This has got to be the most boring title to a blog post ever!
My Nain is obsessed with Andrew and I returning to live in Wales. After 16 years of living in London, you would have thought that she would have accepted that we are not going to move. I think she’s getting worse as she gets older. I feel bad, but I love this city. There are so many reasons. One is that there is always something going on. Whatever you’re interested in, I think you can find it here.
When I was younger, I lived on an estate in a tiny village in the countryside. We moved from Llandudno, where we lived in a house, a block or two away from the beach.
As a child, the country was fun to begin with. I missed my old school friends, my grandparents, and living by the sea, but I was out all day, riding my bike, wandering across fields and creating tree-houses with my friends.
Tranquil and pretty the surroundings may have been, but as a teenager, I hated it. I was dying of boredom. There was nothing in the village apart from a pub (this is the Britain after all!). Unless you were into drugs or underage sex there was nothing to do. There was no internet, and no local transport apart from a bus that drove between two small towns a couple of times a day. Books and running were my refuge. I felt trapped, and depressed. I was suffocating and couldn’t wait to leave. I love the countryside and being outdoors, but I don’t think I could live a quiet life like that again, not at the moment anyway.
Years later I read about how some people are wired with brains that are pre-disposed to make them feel happier when they are in stimulating environments. Others are happier in quieter or more predictable environments and conversely get depressed when they are in stimulating environments like big cities.
Each to their own.
One of the reasons I love London is the choice and quality of produce that you can buy. We learnt how lucky we are to live in London when we were house sitting in Wales and Adrian, a vigneron and good friend from Australia came to visit unexpectedly.
Whenever we visit Adrian in Australia we are showered with amazing food and wine. We were keen to return the favour. We had a few good bottles of vino we had been saving, all we needed were some cured meat and great cheese to go with it.
Since we were in the countryside, we assumed that local artisan produce would be easy to buy. It is where most of it is produced after all.
Not in North Wales it seems. We drove for hours and couldn’t find anything!
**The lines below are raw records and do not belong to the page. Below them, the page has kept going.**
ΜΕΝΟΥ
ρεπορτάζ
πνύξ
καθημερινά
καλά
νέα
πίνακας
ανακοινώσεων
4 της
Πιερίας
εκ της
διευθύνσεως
The only independent shop in town which used to sell cheese and cured meats had shut down. The only alternative we could find which was open was Tesco… It was depressing, although sadly that is the reality for lots of small towns. Independent shops on high streets are shut down as they can’t compete with the supermarkets.
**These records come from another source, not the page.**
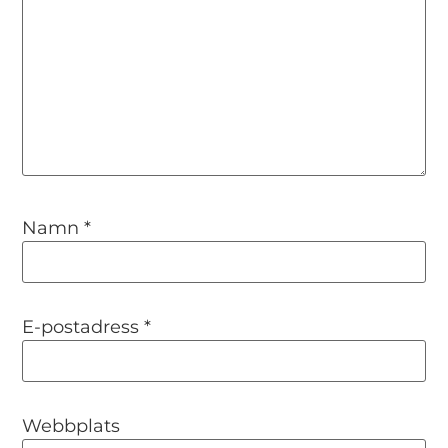
Namn
*
E-postadress
*
Webbplats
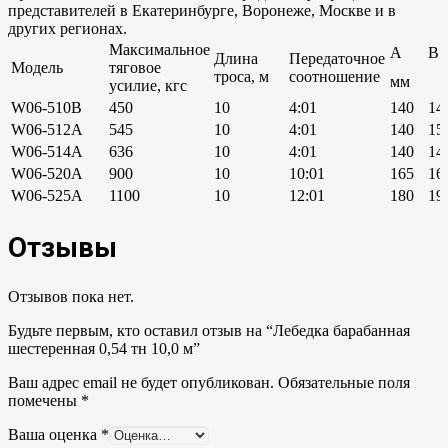
представителей в Екатеринбурге, Воронеже, Москве и в
других регионах.
Максимальное
А
В
Длина
Передаточное
Модель
тяговое
троса, м
соотношение
мм
усилие, кгс
W06-510B
450
10
4:01
140
14
W06-512A
545
10
4:01
140
15
W06-514A
636
10
4:01
140
14
W06-520A
900
10
10:01
165
16
W06-525A
1100
10
12:01
180
19
Отзывы
Отзывов пока нет.
Будьте первым, кто оставил отзыв на “Лебедка барабанная
шестеренная 0,54 тн 10,0 м”
Ваш адрес email не будет опубликован.
Обязательные поля
помечены
*
Ваша оценка
*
Fortunately, there’s a lot more choice in London. I love eating, (and cooking when I get round to it). Here are some of my favourite places to buy produce at the moment:
We’ve been going to the Notting Hill Farmers Market for years. It’s still a great place for good quality vegetables and fresh organic free range eggs. Some of it is cheaper than the supermarkets too. (There are lots of other great markets in London as well).
There is also a massive Whole Foods on Kensington High Street which is wonderful albeit expensive.
I’m not a fan of buying meat from the supermarkets. Andrew bought a chicken pastry dish from Marks & Spencer the other day. It was cooked, but still pink….! Need I say more? It’s not the first time that’s happened either – have no idea what’s going on there but I’m sure it’s not right!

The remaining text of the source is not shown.